Fact is, the Spider-Man love story has grown older without maturing. In their early 20s, Peter and M.J. are like a middle-aged couple; he's too consumed by work to pay attention to her hopes for a career. The pair's attraction is assumed rather than displayed. That's why the film's one slice of heterosexual sizzle is the kiss between M.J. and the smitten Harry the girl's mouth tastes like strawberries to her erstwhile beau. Peter's dilemmas may be internalized; but Harry's love, like his rancor, is volcanic.
SPIDEY'S SOFT SIDE
There's one villain who enjoys the job: Eddie Brock (Topher Grace), a.k.a. Venom. "I like being bad," he exults. "It makes me happy." The third of Peter's rivals, Eddie-Venom is the reckless spirit of what teens would do if they dared, if there were no consequences, no censorious adult monitoring them. His tone of impish hell-raising seems out of place amid all the agonizing analysands Peter-Spider, Flint-Sandman and Harry-Goblin seeking to purge their inner demons, receive absolution for their sins. In this very serious movie, only Grace and Raimi regular Bruce Campbell, in a nice cameo as a varry Franch maitre d', seem to be having the outsize fun normally associated with comic-book capers.
Raimi made his cult rep with the two Evil Dead horror films and the comix-inspired Darkman. But he's gone sensitive before, as in the Kevin Costner baseball drama For Love of the Game. In the last two Spidey films he's teamed with screenwriter Alvin Sargent, who in a 40-year career has scripted such weepies as The Sterile Cuckoo, Love and Pain and the Whole Damn Thing, Bobby Deerfield, Julia, Ordinary People, Dominick and Eugene, White Palace, Anywhere But Here and Unfaithful. The rules for Spider-Man 3 are closer to the ones for those wayward domestic romances than to action-movie guidelines. Except for one thing: the love and friendship drama is about the men.
That sounds out of synch with the prevailing tone of pop culture, where sentiment has been largely banished, in favor of the male attitudes of cool, tough and ironic rule. Where can mass-moviegoers find release for their tenderer feelings? Only at dozens of inspirational sports movies, where guys (on screen and in the audience) get to cry and cheer and win. And, this weekend, at Spider-Man 3.
I've often complained on this site about how Hollywood movies ignore women, or turn them into figures of fem-machismo. Now I see that, in the burliest genres, men's roles are being feminized. Peter Parker may be affianced to M.J., but their love seems pretty shallow and perfunctory. His most intense relationship is with Harry, his friend and surrogate brother someone to try to talk sense to, to banter and battle with, to caress lovingly when he's hurt.
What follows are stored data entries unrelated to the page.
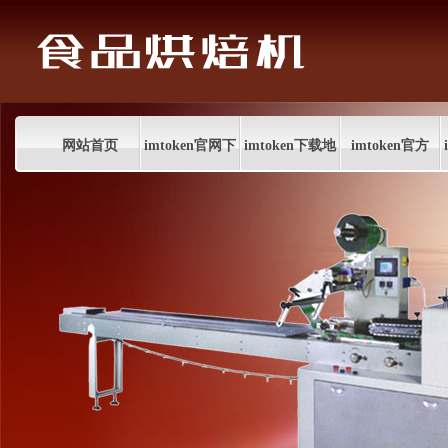
网站首页
imtoken官网下
imtoken下载地
imtoken官方
载
址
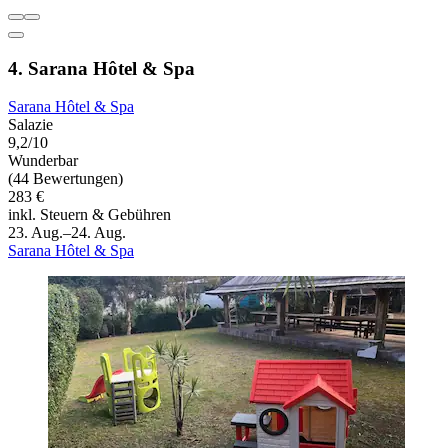
4. Sarana Hôtel & Spa
Sarana Hôtel & Spa
Salazie
9,2/10
Wunderbar
(44 Bewertungen)
283 €
inkl. Steuern & Gebühren
23. Aug.–24. Aug.
Sarana Hôtel & Spa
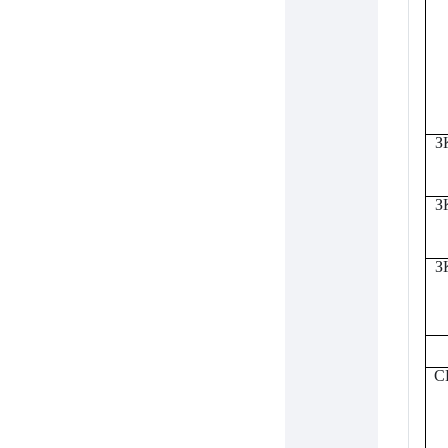
З
З
З
С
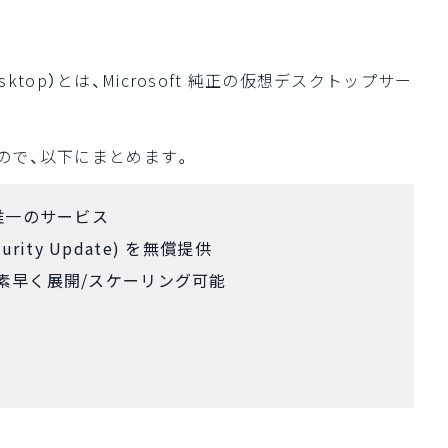
tual Desktop）とは、Microsoft 純正の仮想デスクトップサー
るので、以下にまとめます。
る唯一のサービス
curity Update) を無償提供
、素早く展開/スケーリング可能
張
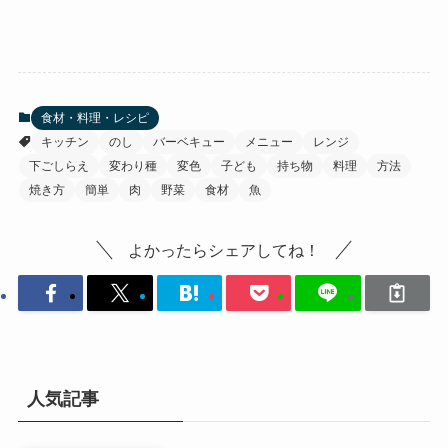
食材・料理・レシピ
キッチン
のし
バーベキュー
メニュー
レンジ
下ごしらえ
変わり種
変色
子ども
持ち物
料理
方法
焼き方
簡単
肉
野菜
食材
魚
よかったらシェアしてね！
人気記事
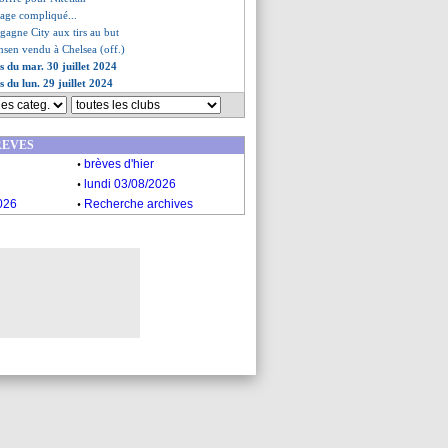
sage compliqué...
 gagne City aux tirs au but
nsen vendu à Chelsea (off.)
s du mar. 30 juillet 2024
s du lun. 29 juillet 2024
REVES
.
brèves d'hier
.
lundi 03/08/2026
.
026
Recherche archives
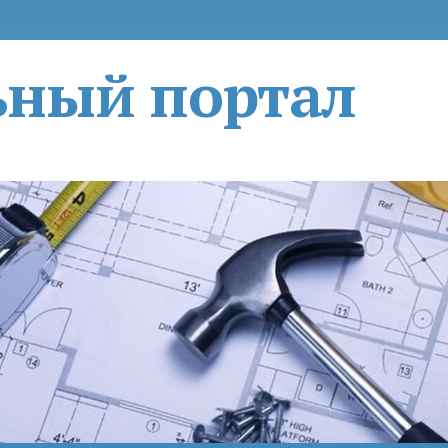
ьный портал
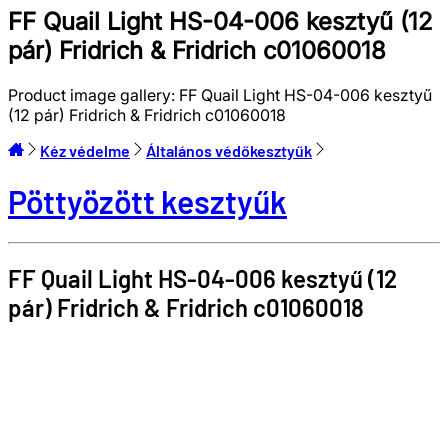
FF Quail Light HS-04-006 kesztyű (12
pár) Fridrich & Fridrich c01060018
Product image gallery:
FF Quail Light HS-04-006 kesztyű
(12 pár) Fridrich & Fridrich c01060018
Kéz védelme
Általános védőkesztyűk
Pöttyözött kesztyűk
FF Quail Light HS-04-006 kesztyű (12
pár)
Fridrich & Fridrich
c01060018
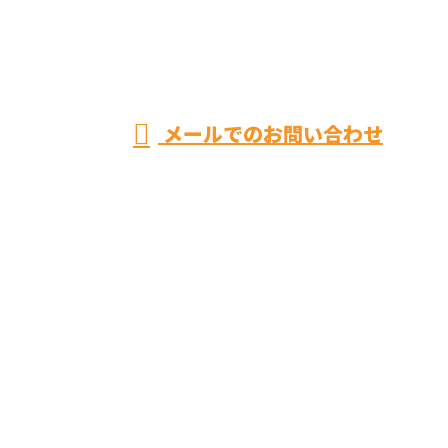
トイ
レ・
営業時間／8：00～20：00 ※集客等の営業電話お断り
メールでのお問い合わせ
お風呂リフォームやキッチンリフォームなら神奈川県
平塚市のユースタイルまで！
ホーム
業務案内
施工実績
ご依頼の
流れ
会社概要
ブログ
サイトマップ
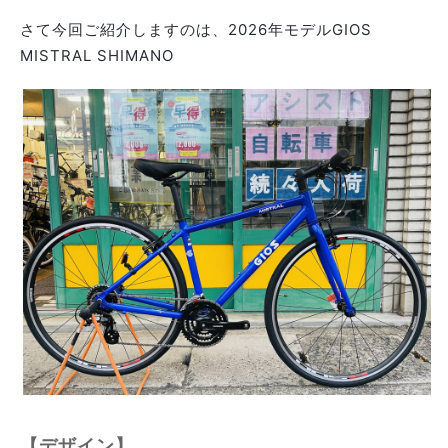
さて今回ご紹介しますのは、2026年モデルGIOS
MISTRAL SHIMANO
【デザイン】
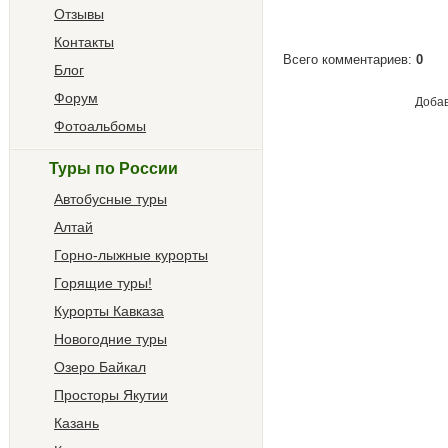
Отзывы
Контакты
Всего комментариев
:
0
Блог
Форум
Добав
Фотоальбомы
Туры по России
Автобусные туры
Алтай
Горно-лыжные курорты
Горящие туры!
Курорты Кавказа
Новогодние туры
Озеро Байкал
Просторы Якутии
Казань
Science tells us that, within the next few decades, women will be able to reproduce without men; guys will be obsolete. It'll be different at the plexes, though. You can bet that, years from now, Spider-Man 13 will be tracking a mid-life Peter through more rocky relationships with other difficult males, and being stalwartly sensitive about it all. If movie men are getting in touch with their female side, who needs movie women?